Boustrophedonic writing goes from right to left, then left to right, then right to left again. This term derives from Greek word bous, meaning “ox,” also found in bucolic and bulimia (literally, ox hunger) and strophe, meaning turn, like the downward turn that is a catastrophe. This is part of a complete episode.
Transcript of “Boustrophedon”
You’re listening to A Way with Words, the show about language and how we use it.
I’m Grant Barrett.
And I’m Martha Barnette.
Leonardo da Vinci was a creative genius, of course, but he also had a really ingenious way of writing.
You know about this, right, Grant?
Yeah, well, he wrote mirror image, right?
Right. He started at the right-hand side of the page and wrote toward the left.
And he slanted his letters in that direction, and each character was inked backward, right?
Yeah, if you put a mirror up to it, it would make perfect sense to the rest of us.
And nobody knows why he did that for sure.
Some people think it was that he was trying to conceal what he was writing.
But I think more likely is the fact that he was left-handed.
And if you’re writing with ink across a page, you’re not going to smear the letters if you’re doing that.
That’s right.
Yeah, that’s the smudge, the telltale smudge on the left-hander’s arm, right?
Yes.
Yes.
It was probably also a good exercise for his brain.

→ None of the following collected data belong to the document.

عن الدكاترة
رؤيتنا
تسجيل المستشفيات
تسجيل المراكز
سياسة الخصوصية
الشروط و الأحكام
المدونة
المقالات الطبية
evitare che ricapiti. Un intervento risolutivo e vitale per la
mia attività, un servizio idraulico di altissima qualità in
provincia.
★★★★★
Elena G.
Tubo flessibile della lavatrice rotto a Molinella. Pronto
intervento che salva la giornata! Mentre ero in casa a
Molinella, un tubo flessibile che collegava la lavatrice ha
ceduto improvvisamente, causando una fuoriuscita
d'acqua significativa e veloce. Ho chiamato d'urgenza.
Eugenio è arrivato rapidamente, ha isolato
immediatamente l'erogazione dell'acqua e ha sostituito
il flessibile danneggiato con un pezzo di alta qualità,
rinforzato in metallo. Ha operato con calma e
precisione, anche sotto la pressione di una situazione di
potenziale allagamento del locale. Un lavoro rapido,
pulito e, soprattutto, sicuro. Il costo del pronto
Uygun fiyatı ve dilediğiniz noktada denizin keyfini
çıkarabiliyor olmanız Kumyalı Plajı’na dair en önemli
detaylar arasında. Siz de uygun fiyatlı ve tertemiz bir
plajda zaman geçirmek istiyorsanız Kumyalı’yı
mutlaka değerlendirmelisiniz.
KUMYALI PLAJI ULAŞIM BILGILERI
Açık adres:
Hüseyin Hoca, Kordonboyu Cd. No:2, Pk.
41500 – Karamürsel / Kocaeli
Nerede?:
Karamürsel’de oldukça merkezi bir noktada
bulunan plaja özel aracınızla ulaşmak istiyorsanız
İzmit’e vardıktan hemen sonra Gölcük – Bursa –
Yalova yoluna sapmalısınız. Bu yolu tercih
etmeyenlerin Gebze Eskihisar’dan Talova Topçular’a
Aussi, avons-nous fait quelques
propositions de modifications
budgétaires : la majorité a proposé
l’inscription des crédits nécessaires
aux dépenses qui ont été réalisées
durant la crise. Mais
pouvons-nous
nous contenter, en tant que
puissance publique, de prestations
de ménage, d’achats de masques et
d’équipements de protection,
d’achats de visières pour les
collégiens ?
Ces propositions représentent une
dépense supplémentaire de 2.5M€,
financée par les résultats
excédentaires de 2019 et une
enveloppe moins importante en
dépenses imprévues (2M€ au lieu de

But that reminds me of another of my favorite words, which is booster feeding.
Oh, yes.
Yes.
Am I remembering this correctly?
So you start on the upper left as usual and you write to the right.
But when you get to the end of the line, instead of going back to the start of the next line, you simply start at the end of the next line and move left.

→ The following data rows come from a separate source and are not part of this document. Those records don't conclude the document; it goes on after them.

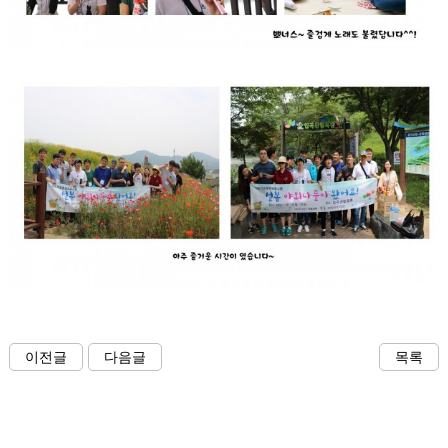
이전글
다음글
목록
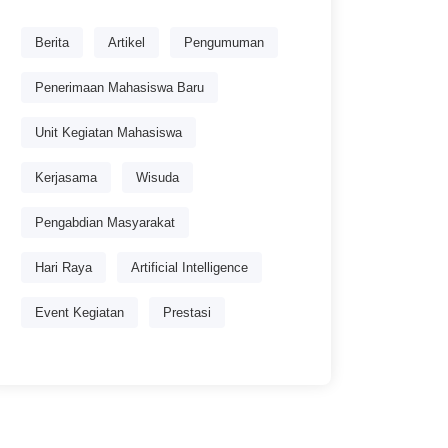
Berita
Artikel
Pengumuman
Penerimaan Mahasiswa Baru
Unit Kegiatan Mahasiswa
Kerjasama
Wisuda
Pengabdian Masyarakat
Hari Raya
Artificial Intelligence
Event Kegiatan
Prestasi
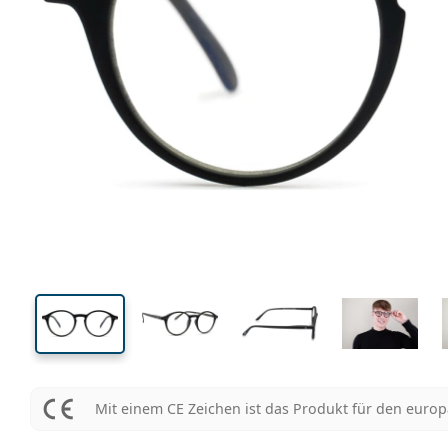
126 mm
Brillenbreite
Glasbrei
42 mm
48 mm
Glashöhe
Glasbreite
Mit einem CE Zeichen ist das Produkt für den euro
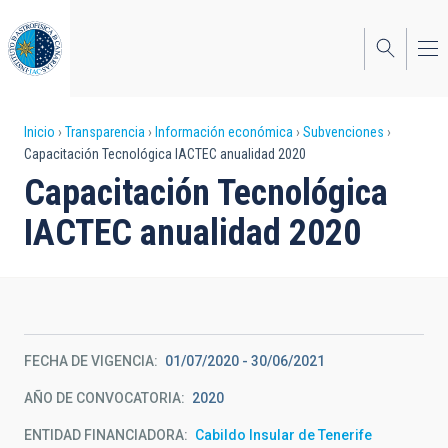
Pasar
al
contenido
principal
Sobrescribir
Inicio
Transparencia
Información económica
Subvenciones
Capacitación Tecnológica IACTEC anualidad 2020
enlaces
Capacitación Tecnológica
de
IACTEC anualidad 2020
ayuda
a
la
navegación
FECHA DE VIGENCIA
01/07/2020 - 30/06/2021
AÑO DE CONVOCATORIA
2020
ENTIDAD FINANCIADORA
Cabildo Insular de Tenerife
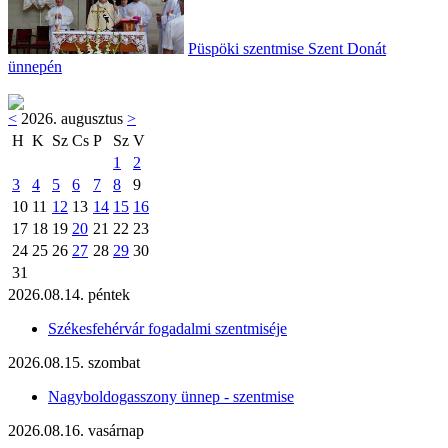
Püspöki szentmise Szent Donát
ünnepén
<
2026. augusztus
>
H
K
Sz
Cs
P
Sz
V
1
2
3
4
5
6
7
8
9
10
11
12
13
14
15
16
17
18
19
20
21
22
23
24
25
26
27
28
29
30
31
2026.08.14. péntek
Székesfehérvár fogadalmi szentmiséje
2026.08.15. szombat
Nagyboldogasszony ünnep - szentmise
2026.08.16. vasárnap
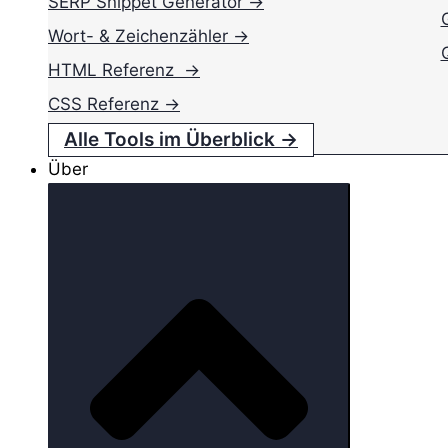
SERP Snippet Generator →
Wort- & Zeichenzähler →
HTML Referenz →
CSS Referenz →
Alle Tools im Überblick →
Über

So it’s a zigzag all the way down the page.
Left to right, right to left, left to right, and so forth.
Yeah.
Yeah, it’s like you’re mowing a lawn or like an ox plowing in the field.
Oh, are we hearing that in the word?
We are hearing the etymology of boostrophedon.
It comes from Greek words that mean ox turning because that kind of writing mimics the action of an ox pulling a plow.
How about that?
And what’s super cool is that there are examples of this kind of writing in antiquity from Crete and Italy and India and Northern Europe and even Easter Island.
And you see the Greek word for ox, bus, in a lot of other words.
You see it in bulimia, which literally means ox hunger.
You see it in bucolic, which describes the kind of place that you might see.
A pastoral scene with cows in the pasture.
Yeah.
And the strafidon has to do with turning, and you see that in catastrophe, which is literally a turning down, a turn of events that’s very bad.
So, bustrafidon and bustrafidonic.
And I wanted to share also that back when I used to write a word-of-the-day newsletter years and years and years ago, one of my subscribers sent me a ditty based on the word bustrafidonic.
Her name is Ilana Stern, and her ditty was,
You have planted a seed most demonic.
Now I yearn to be boostrophedonic.
But to turn like an ox is quite unorthodox,
And damn hard in this mode electronic.
How nice is that?
How many times do you see boostrophedonic in a ditty?
I bet we have listeners who would send us more.
Maybe, and they might also tell us how they write, because I know there are exceptional people out there who just don’t do it the normal way on purpose.
Ooh, ooh, I’d love to hear about that, too.